We have released information about the treatment of detainees at Guantanamo Bay and elsewhere – the symbol of the corruption of the rule of law in the West, and beyond.

We’ve won against the immoral blockade in the courts and in the European Parliament.

After a two-year fight, contributions to WikiLeaks have gone from being blockaded and tax-deductible nowhere to being tax-deductible across the entirety of the European Union and the United States.

And last week information revealed by WikiLeaks was vital – and cited in the judgment – in determining what really happened to El-Masri, an innocent European kidnapped and tortured by the CIA.

Next year will be equally busy. WikiLeaks has already over a million documents being prepared to be released, documents that affect every country in the world. Every country in this world.

And in Australia an unelected Senator will be replaced by one that is elected.

In 2013, we continue to stand up to bullies. The Ecuadorian government and the governments of Latin America have shown how co-operating through shared values can embolden governments to stand up to coercion and support self-determination. Their governments threaten no one, attack no one, send drones at no one. But together they stand strong and independent.

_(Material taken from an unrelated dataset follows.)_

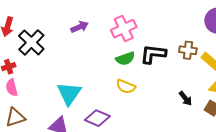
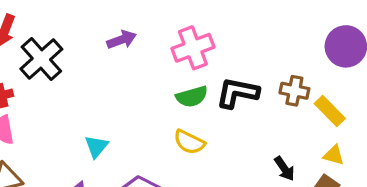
cyan triangle: (69, 94) -> (96, 146), size x0.6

The tired calls of Washington power-brokers for economic sanctions against Ecuador, simply for defending my rights, are misguided and wrong. President Correa rightly said, “Ecuador’s principles are not for sale.” We must unite together to defend the courageous people of Ecuador, to defend them against intervention in their economy and interference in their elections next year.

The power of people speaking up and resisting together terrifies corrupt and undemocratic power. So much so that ordinary people here in the West are now the enemy of governments, an enemy to be watched, an enemy to be controlled and to be impoverished.

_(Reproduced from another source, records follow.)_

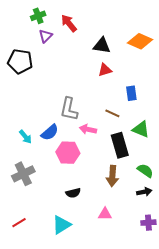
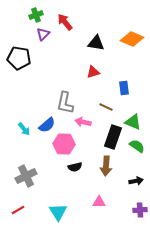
red triangle: (105, 70) -> (93, 72), moved
black rectangle: (120, 145) -> (113, 137), turned 35
green semicircle: (145, 171) -> (137, 146), moved
gray cross: (23, 174) -> (26, 176), moved
black semicircle: (73, 193) -> (75, 167), moved
cyan triangle: (61, 225) -> (58, 212), turned -30

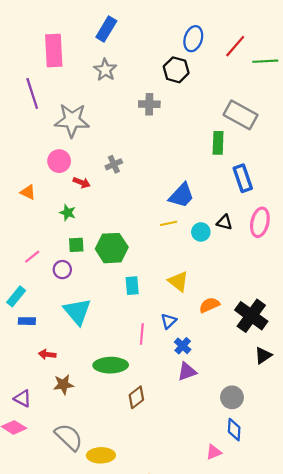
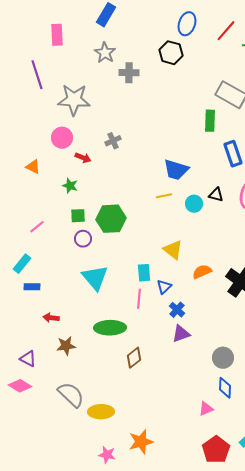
pink rectangle: (54, 50) -> (57, 35), size x0.7
gray cross: (149, 104) -> (129, 73), moved
blue trapezoid: (182, 195) -> (176, 170), turned 64
purple circle: (62, 270) -> (83, 239), moved
cyan rectangle: (132, 286) -> (144, 273), moved
cyan triangle: (77, 311) -> (95, 278), moved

True democracy is not the White House. True democracy is not Canberra. True democracy is the resistance of people, armed with the truth, against lies, from Tahrir to right here in London. Every day, ordinary people teach us that democracy is free speech and dissent.

For once we, the people, stop speaking out and stop dissenting, once we are distracted or pacified, once we turn away from each other, we are no longer free. For true democracy is the sum – is the sum – of our resistance.

If you don’t speak up – if you give up what is uniquely yours as a human being: if you surrender your consciousness, your independence, your sense of what is right and what is wrong, in other words – perhaps without knowing it, you become passive and controlled, unable to defend yourselves and those you love.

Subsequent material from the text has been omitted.